Location-Aware Information Delivery with ComMotion
Posted: July 23rd, 2006 | No Comments »Marmasse, N. and Schmandt, C. 2000. Location-Aware Information Delivery with ComMotion. In Proceedings of the 2nd international Symposium on Handheld and Ubiquitous Computing (Bristol, UK, September 25 – 27, 2000). P. J. Thomas and H. Gellersen, Eds. Lecture Notes In Computer Science, vol. 1927. Springer-Verlag, London, 157-171.
ComMotion is a location-aware computing environment which links personal information to locations. Its uses GPS position sensing to gradually learn about the locations of the users’ daily life based on travel patterns. The authors use a simple learning algorithm to exploit the GPS signals loss to detect building. When the GPS signal was lost and then later re–acquired within a certain radius, comMotion considered this to be indicative of a building. This approach avoided false detection of buildings when passing through urban canyons or suffering from hardware issues such as battery loss.
Unfortuantally, the evalutation of the system was only done with 4 people. Therefore the feedback on location precision is rather weak:
Precision and Alert Timing. GPS data is intentionally imprecise –when the user evaluation was done, accuracy was within 100 metres. For this application, exact position information is not required. When two different virtual locations are physically within meters of each other, however, due to the inaccuracy of the position data, one location is identified and not the other –that is, location shadowing. This can be solved by clustering the virtual locations and providing alerts for all the locations within the cluster. The lack of precision of position data also strongly affects the alert timing and auditory cues were sometimes given too late. Loss of GPS signal due to shadowing by tall buildings was also experienced.
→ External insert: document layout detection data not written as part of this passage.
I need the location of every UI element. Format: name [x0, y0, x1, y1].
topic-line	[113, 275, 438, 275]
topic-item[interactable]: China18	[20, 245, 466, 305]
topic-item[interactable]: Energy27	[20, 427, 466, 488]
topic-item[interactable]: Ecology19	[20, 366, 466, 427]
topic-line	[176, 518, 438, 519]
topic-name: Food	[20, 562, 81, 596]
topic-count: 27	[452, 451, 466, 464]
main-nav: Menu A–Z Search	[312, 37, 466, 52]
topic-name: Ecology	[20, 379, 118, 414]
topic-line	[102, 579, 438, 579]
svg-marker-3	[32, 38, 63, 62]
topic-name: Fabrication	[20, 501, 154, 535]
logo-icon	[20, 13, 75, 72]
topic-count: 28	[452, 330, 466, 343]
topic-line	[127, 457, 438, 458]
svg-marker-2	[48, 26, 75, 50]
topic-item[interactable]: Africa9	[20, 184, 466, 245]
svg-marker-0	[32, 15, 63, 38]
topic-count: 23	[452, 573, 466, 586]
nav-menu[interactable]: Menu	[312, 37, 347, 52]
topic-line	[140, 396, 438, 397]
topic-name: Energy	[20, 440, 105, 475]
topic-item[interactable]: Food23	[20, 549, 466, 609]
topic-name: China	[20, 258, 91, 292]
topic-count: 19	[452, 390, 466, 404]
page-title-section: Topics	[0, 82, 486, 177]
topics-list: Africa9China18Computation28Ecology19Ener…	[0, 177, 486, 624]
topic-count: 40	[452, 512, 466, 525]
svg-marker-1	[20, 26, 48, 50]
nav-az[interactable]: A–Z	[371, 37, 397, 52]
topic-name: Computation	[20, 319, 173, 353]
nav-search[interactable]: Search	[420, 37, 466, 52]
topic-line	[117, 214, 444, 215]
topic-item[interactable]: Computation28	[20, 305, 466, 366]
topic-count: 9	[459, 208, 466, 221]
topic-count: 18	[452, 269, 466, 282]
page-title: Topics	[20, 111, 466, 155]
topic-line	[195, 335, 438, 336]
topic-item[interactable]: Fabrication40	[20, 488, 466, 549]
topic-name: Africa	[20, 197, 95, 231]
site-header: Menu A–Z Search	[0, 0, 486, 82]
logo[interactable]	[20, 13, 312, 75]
Relation to my thesis: The authors acknowledge that location accuracy and reliability must be taken into account for the design of location-aware application. They integrate the signal loses to make sense of the space. They also mention the importance of the granularity of the location information. However, the feedback of only 4 people is really limiting to evaluate if the learning algorithm and the design. This work is very much related to Learning Significant Locations and Predicting User Movement with GPS.